───── SUPPLIED ENTRIES

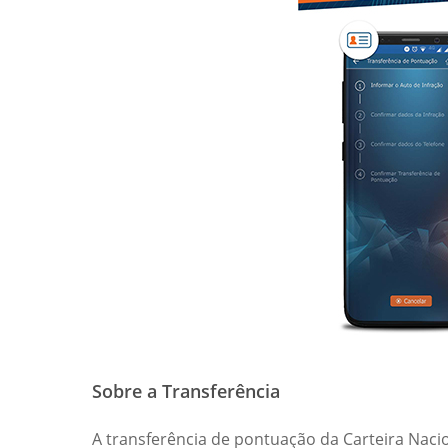
Sobre a Transferência
A transferência de pontuação da Carteira Nacio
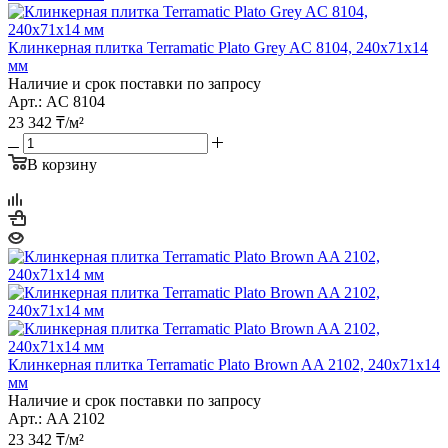
Клинкерная плитка Terramatic Plato Grey AC 8104, 240х71х14
мм
Наличие и срок поставки по запросу
Арт.: AC 8104
23 342
₸
/м²
В корзину
Клинкерная плитка Terramatic Plato Brown AA 2102, 240х71х14
мм
Наличие и срок поставки по запросу
Арт.: AA 2102
23 342
₸
/м²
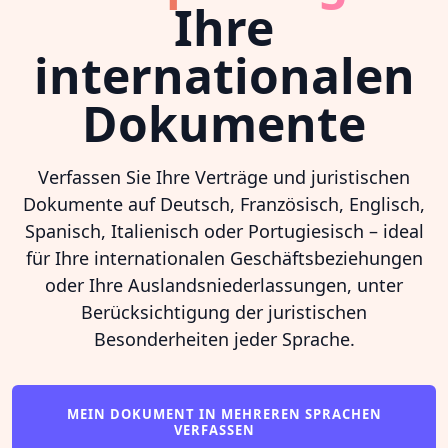
Ihre
internationalen
Dokumente
Verfassen Sie Ihre Verträge und juristischen
Dokumente auf Deutsch, Französisch, Englisch,
Spanisch, Italienisch oder Portugiesisch – ideal
für Ihre internationalen Geschäftsbeziehungen
oder Ihre Auslandsniederlassungen, unter
Berücksichtigung der juristischen
Besonderheiten jeder Sprache.
MEIN DOKUMENT IN MEHREREN SPRACHEN
VERFASSEN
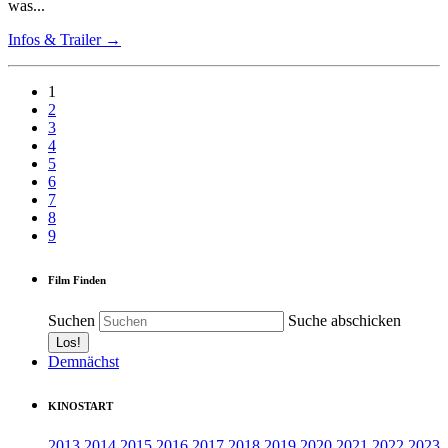
was...
Infos & Trailer →
1
2
3
4
5
6
7
8
9
Film Finden
Suchen
Suche abschicken
Demnächst
KINOSTART
2013
2014
2015
2016
2017
2018
2019
2020
2021
2022
2023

──────────

▶ EXERCISE DIRECTIONS: The answer must be exactly the lines from the one containing "Suche abschicken" through the final line of the data, both ends included, and nothing else.

▶ TASK SOLUTION:
Suche abschicken
Demnächst
KINOSTART
2013
2014
2015
2016
2017
2018
2019
2020
2021
2022
2023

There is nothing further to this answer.